New Jersey remains among the states with the highest foreclosure rates in the country. Assemblywoman Britnee N. Timberlake authored a bill to create equity in the foreclosure process by helping residents to be more competitive during sheriff sales.
This bill titled the “Community Wealth Preservation Program,” will allow families to purchase at the sheriff’s sale with a 3.5% down payment instead of 20%. It also increases the time for families to pay the remaining balance from 30 to 90 business days.
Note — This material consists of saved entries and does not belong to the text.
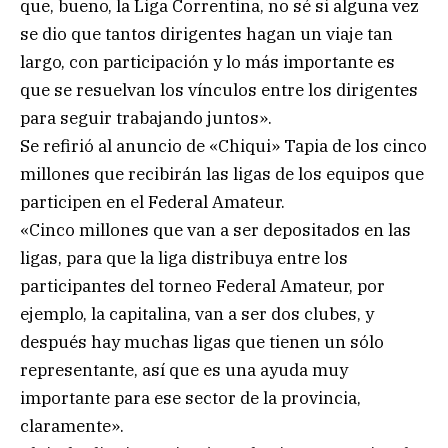
que, bueno, la Liga Correntina, no sé si alguna vez
se dio que tantos dirigentes hagan un viaje tan
largo, con participación y lo más importante es
que se resuelvan los vínculos entre los dirigentes
para seguir trabajando juntos».
Se refirió al anuncio de «Chiqui» Tapia de los cinco
millones que recibirán las ligas de los equipos que
participen en el Federal Amateur.
«Cinco millones que van a ser depositados en las
ligas, para que la liga distribuya entre los
participantes del torneo Federal Amateur, por
ejemplo, la capitalina, van a ser dos clubes, y
después hay muchas ligas que tienen un sólo
representante, así que es una ayuda muy
importante para ese sector de la provincia,
claramente».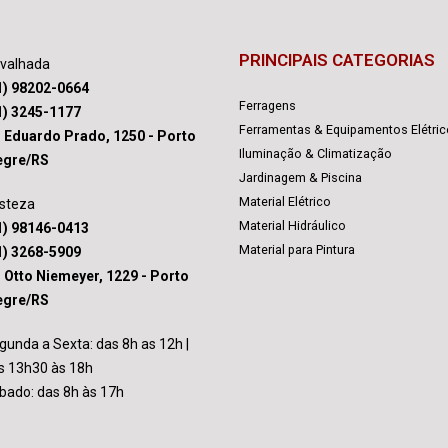
PRINCIPAIS CATEGORIAS
avalhada
1) 98202-0664
Ferragens
1) 3245-1177
Ferramentas & Equipamentos Elétri
. Eduardo Prado, 1250 - Porto
Iluminação & Climatização
egre/RS
Jardinagem & Piscina
Material Elétrico
isteza
Material Hidráulico
1) 98146-0413
Material para Pintura
1) 3268-5909
. Otto Niemeyer, 1229 - Porto
egre/RS
gunda a Sexta: das 8h as 12h |
s 13h30 às 18h
bado: das 8h às 17h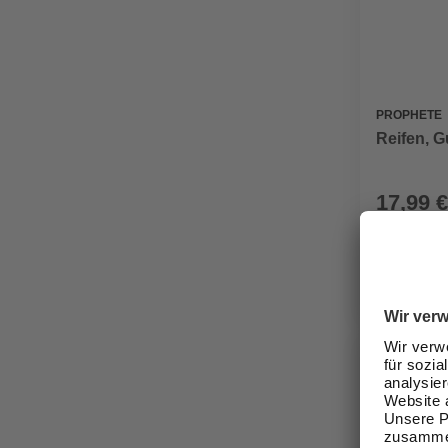
PROPHETE
Reifen, G
17,99 €
Verfügbark
lieferbar
Zustellung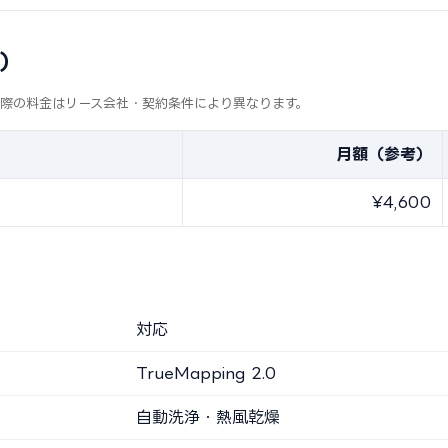
考）
実際の料金はリース会社・契約条件により異なります。
月額（参考）
¥4,600
対応
TrueMapping 2.0
自動洗浄・熱風乾燥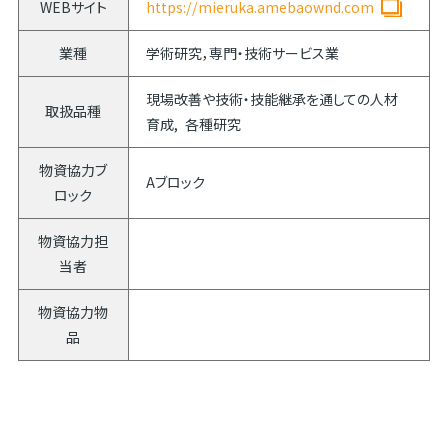
WEBサイト
https://mieruka.amebaownd.com
業種
学術研究，専門・技術サービス業
現場改善や技術・技能継承を通しての人材
取扱品種
育成
各種研究
物資協力ブ
Aブロック
ロック
物資協力担
当者
物資協力物
品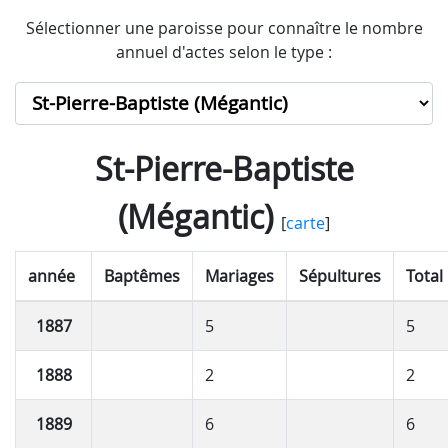
Sélectionner une paroisse pour connaître le nombre
annuel d'actes selon le type :
St-Pierre-Baptiste
(Mégantic)
[
carte
]
année
Baptêmes
Mariages
Sépultures
Total
1887
5
5
1888
2
2
1889
6
6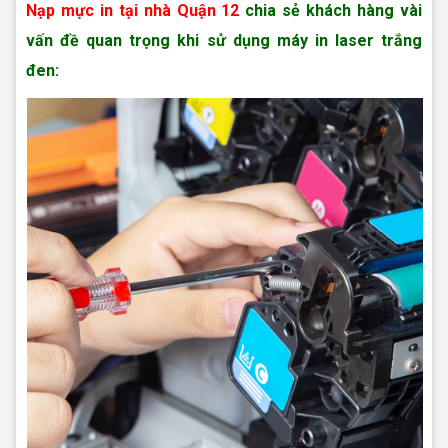
Nạp mực in tại nhà Quận 12
chia sẻ khách hàng vài
vấn đề quan trọng khi sử dụng máy in laser trắng
đen:
Nạp mực in Phường Tân Thới Nhất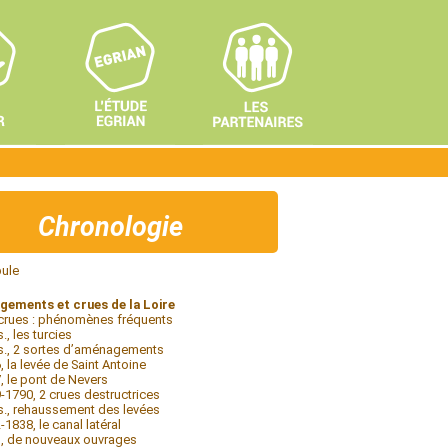
Chronologie
ule
ements et crues de la Loire
crues : phénomènes fréquents
., les turcies
s., 2 sortes d’aménagements
, la levée de Saint Antoine
, le pont de Nevers
-1790, 2 crues destructrices
s., rehaussement des levées
-1838, le canal latéral
, de nouveaux ouvrages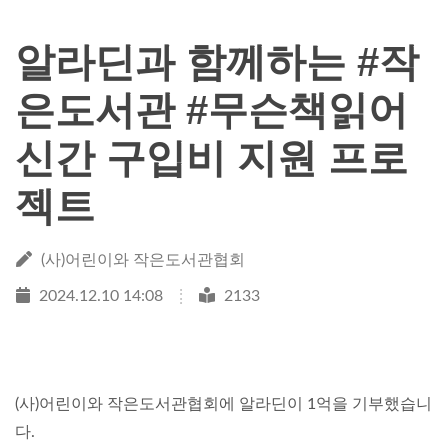
알라딘과 함께하는 #작
은도서관 #무슨책읽어
신간 구입비 지원 프로
젝트
(사)어린이와 작은도서관협회
2024.12.10 14:08
2133
(사)어린이와 작은도서관협회에 알라딘이 1억을 기부했습니
다.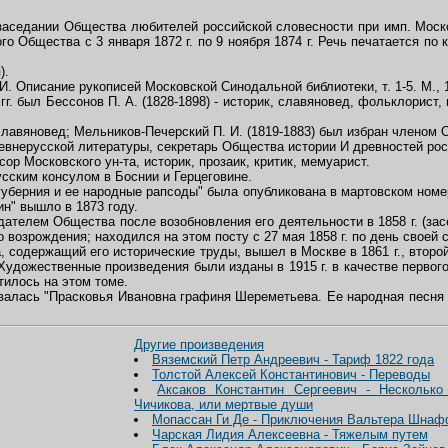
заседании Общества любителей российской словесности при имп. Моско
го Общества с 3 января 1872 г. по 9 ноября 1874 г. Речь печатается по кн
).
И. Описание рукописей Московской Синодальной библиотеки, т. 1-5. М., 
. был Бессонов П. А. (1828-1898) - историк, славяновед, фольклорист, п
 славяновед; Мельников-Печерский П. И. (1819-1883) был избран членом О
древнерусской литературы, секретарь Общества истории И древностей рос
сор Московского ун-та, историк, прозаик, критик, мемуарист.
усским консулом в Боснии и Герцеговине.
берния и ее народные рапсоды" была опубликована в мартовском номере 
ин" вышло в 1873 году.
ателем Общества после возобновления его деятельности в 1858 г. (зас
о возрождения; находился на этом посту с 27 мая 1858 г. по день своей с
содержащий его исторические труды, вышел в Москве в 1861 г., второй 
 Художественные произведения были изданы в 1915 г. в качестве первого
тилось на этом томе.
валась "Прасковья Ивановна графиня Шереметьева. Ее народная песня 
Другие произведения
Вяземский Петр Андреевич - Тариф 1822 года
Толстой Алексей Константинович - Переводы
Аксаков Константин Сергеевич - Нескольк
Чичикова, или мертвые души
Мопассан Ги Де - Приключения Вальтера Шна
Чарская Лидия Алексеевна - Тяжелым путем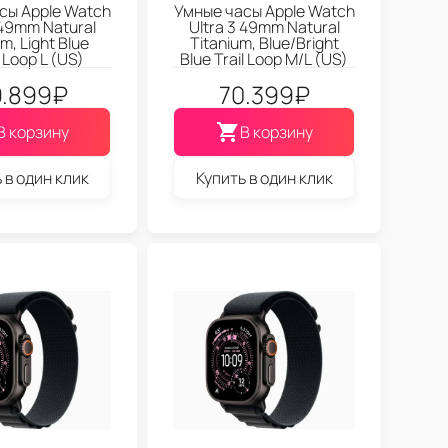
сы Apple Watch
Умные часы Apple Watch
 49mm Natural
Ultra 3 49mm Natural
m, Light Blue
Titanium, Blue/Bright
 Loop L (US)
Blue Trail Loop M/L (US)
.899
₽
70.399
₽
В корзину
В корзину
 в один клик
Купить в один клик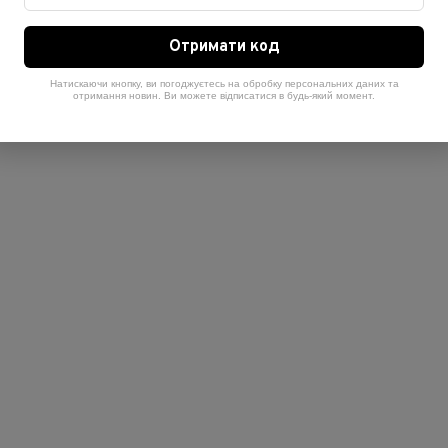
Отримати код
Натискаючи кнопку, ви погоджуєтесь на обробку персональних даних та
отримання новин. Ви можете відписатися в будь-який момент.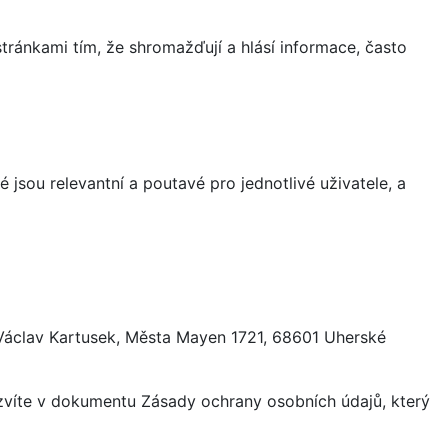
ránkami tím, že shromažďují a hlásí informace, často
 jsou relevantní a poutavé pro jednotlivé uživatele, a
 Václav Kartusek, Města Mayen 1721, 68601 Uherské
ozvíte v dokumentu Zásady ochrany osobních údajů, který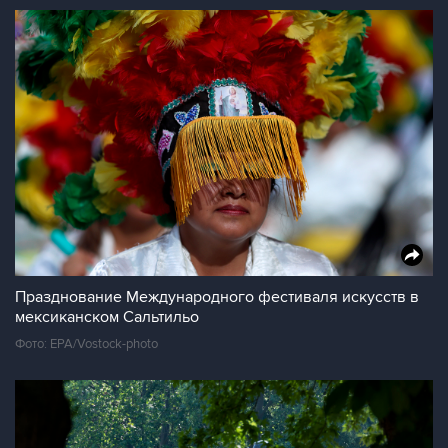
Празднование Международного фестиваля искусств в
мексиканском Сальтильо
Фото: EPA/Vostock-photo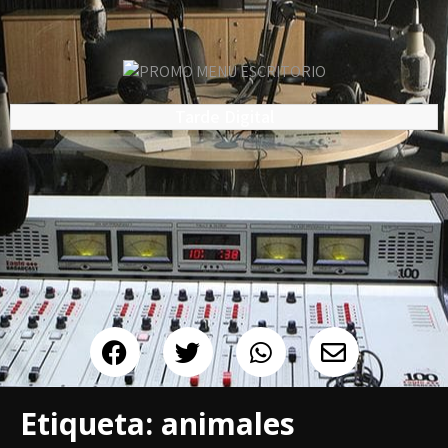
Tarde Digital
Etiqueta:
animales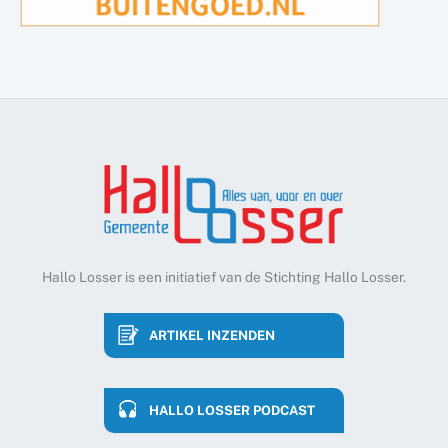
Hallo Losser is een initiatief van de Stichting Hallo Losser.
ARTIKEL INZENDEN
HALLO LOSSER PODCAST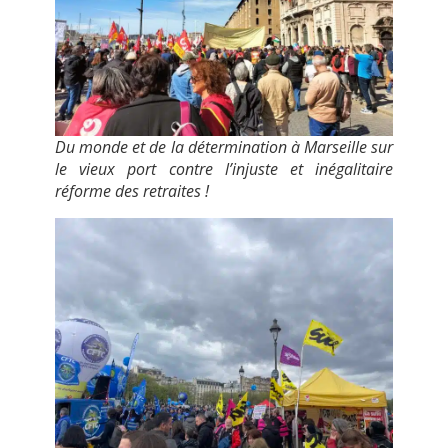
Du monde et de la détermination à Marseille sur
le vieux port contre l’injuste et inégalitaire
réforme des retraites !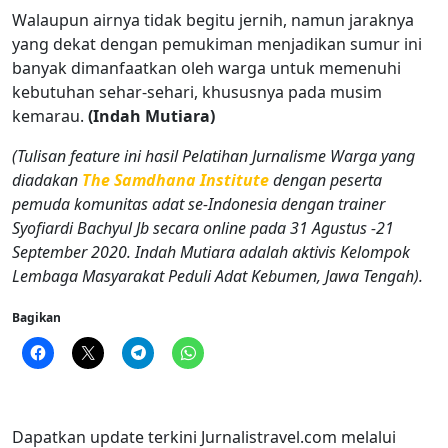
Walaupun airnya tidak begitu jernih, namun jaraknya
yang dekat dengan pemukiman menjadikan sumur ini
banyak dimanfaatkan oleh warga untuk memenuhi
kebutuhan sehar-sehari, khususnya pada musim
kemarau.
(Indah Mutiara)
(Tulisan feature ini hasil Pelatihan Jurnalisme Warga yang
diadakan
The Samdhana Institute
dengan peserta
pemuda komunitas adat se-Indonesia dengan trainer
Syofiardi Bachyul Jb secara online pada 31 Agustus -21
September 2020. Indah Mutiara adalah aktivis Kelompok
Lembaga Masyarakat Peduli Adat Kebumen, Jawa Tengah).
Bagikan
Dapatkan update terkini Jurnalistravel.com melalui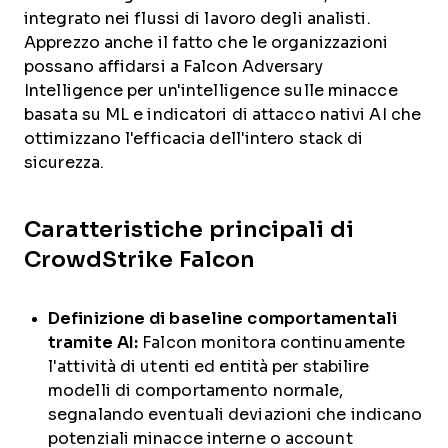
integrato nei flussi di lavoro degli analisti.
Apprezzo anche il fatto che le organizzazioni
possano affidarsi a Falcon Adversary
Intelligence per un'intelligence sulle minacce
basata su ML e indicatori di attacco nativi AI che
ottimizzano l'efficacia dell'intero stack di
sicurezza.
Caratteristiche principali di
CrowdStrike Falcon
Definizione di baseline comportamentali
tramite AI:
Falcon monitora continuamente
l'attività di utenti ed entità per stabilire
modelli di comportamento normale,
segnalando eventuali deviazioni che indicano
potenziali minacce interne o account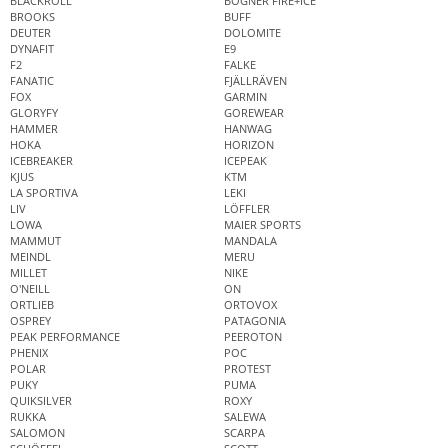
BLACKROLL
BOGNER FIRE+ICE
BROOKS
BUFF
DEUTER
DOLOMITE
DYNAFIT
E9
F2
FALKE
FANATIC
FJÄLLRÄVEN
FOX
GARMIN
GLORYFY
GOREWEAR
HAMMER
HANWAG
HOKA
HORIZON
ICEBREAKER
ICEPEAK
KJUS
KTM
LA SPORTIVA
LEKI
LIV
LÖFFLER
LOWA
MAIER SPORTS
MAMMUT
MANDALA
MEINDL
MERU
MILLET
NIKE
O'NEILL
ON
ORTLIEB
ORTOVOX
OSPREY
PATAGONIA
PEAK PERFORMANCE
PEEROTON
PHENIX
POC
POLAR
PROTEST
PUKY
PUMA
QUIKSILVER
ROXY
RUKKA
SALEWA
SALOMON
SCARPA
The bill provides a lane to finance the home at a sheriff’s sale, a process currently dominated by cash buyers with deep pockets.
“This bill addresses structural change in the foreclosure process that has resulted in the hemorrhaging of generational wealth and NJ leading the USA in foreclosures. For centuries, businesses have owned most black and brown communities and have recently begun owning many residential homes in suburban neighborhoods. This bill gives New Jersey residents who may not have hundreds of thousands of dollars cash on hand a chance to capture a home at the sale and to live in a neighborhood they know and love. It also indirectly encourages banks to offer better solutions to keep people in their homes before foreclosure. It also creates a new line of mortgage lending for banks as they currently finance less than 1% of sheriff sales. I am asking Governor Phil Murphy to stand with me as he has in the past, along with over 150 organizations in support of minimizing the racial wealth gap and the foreclosure stats by fully signing this bill into law,” said Assemblywoman Timberlake.
Timberlake, the bill’s primary author, began to pen this law four years ago when first sworn into the Assembly.
At the press conference, Newark Mayor Ras Baraka, the President of the Urban Mayor’s Association,clearly stated, “This bill allows residents to hold onto their wealth which is particularly important given the large wealth gap in the state of New Jersey.” Currently, the City of Newark has 77 homes listed for sale in foreclosure.
“It’s important for us to recognize the fact that homeownership is one of the biggest assets that we will accumulate in our lifetime, and any effort to preserve homeownership and generational wealth should be supported,” said Mayor Adrian Mapp of Plainfield, Vice President of the Urban Mayor’s Association.
“We are urging our Governor and delegation to stand behind Assemblywoman Timberlake to make sure that this bill is signed into law,” East Orange Mayor Ted Greenstated.
Orange Mayor Dwayne Warren said, “This bill gives people a leg up to compete in the bidding process against corporate buying of properties.”
“It is so important that we work to ensure that community members have the tools to stay in their homes,” said Roselle Mayor Donald Shaw.
Larry Hamm, CEO of the People’s Organization for Progress was there taking a stance for the other 150 organizations in support said, “This bill gives people who are facing foreclosure every opportunity possible to hold onto their homes. There is no other event outside an act of physical violence more devastating to see than someone being evicted from their home.”
Assemblywoman Timberlake has met with the Governor’s team members several times. She has often offered to address the Governor’s concerns in a clean-up bill that she drafted with various stakeholders for and against the bill over the summer. She asks for the clean-up bill to go into effect on the same day as the original bill. Currently, the bill remains on Governor Murphy’s desk awaiting his decision to either sign the bill and work with her on this clean-up bill or veto the bill conditionally. Supporters and sponsors of the bill believe a conditional veto will likely cause the bill to die in the legislature due to special corporate interest lobbying efforts against the bill. In contrast, a clean-up bill would benefit all parties for and against the bill.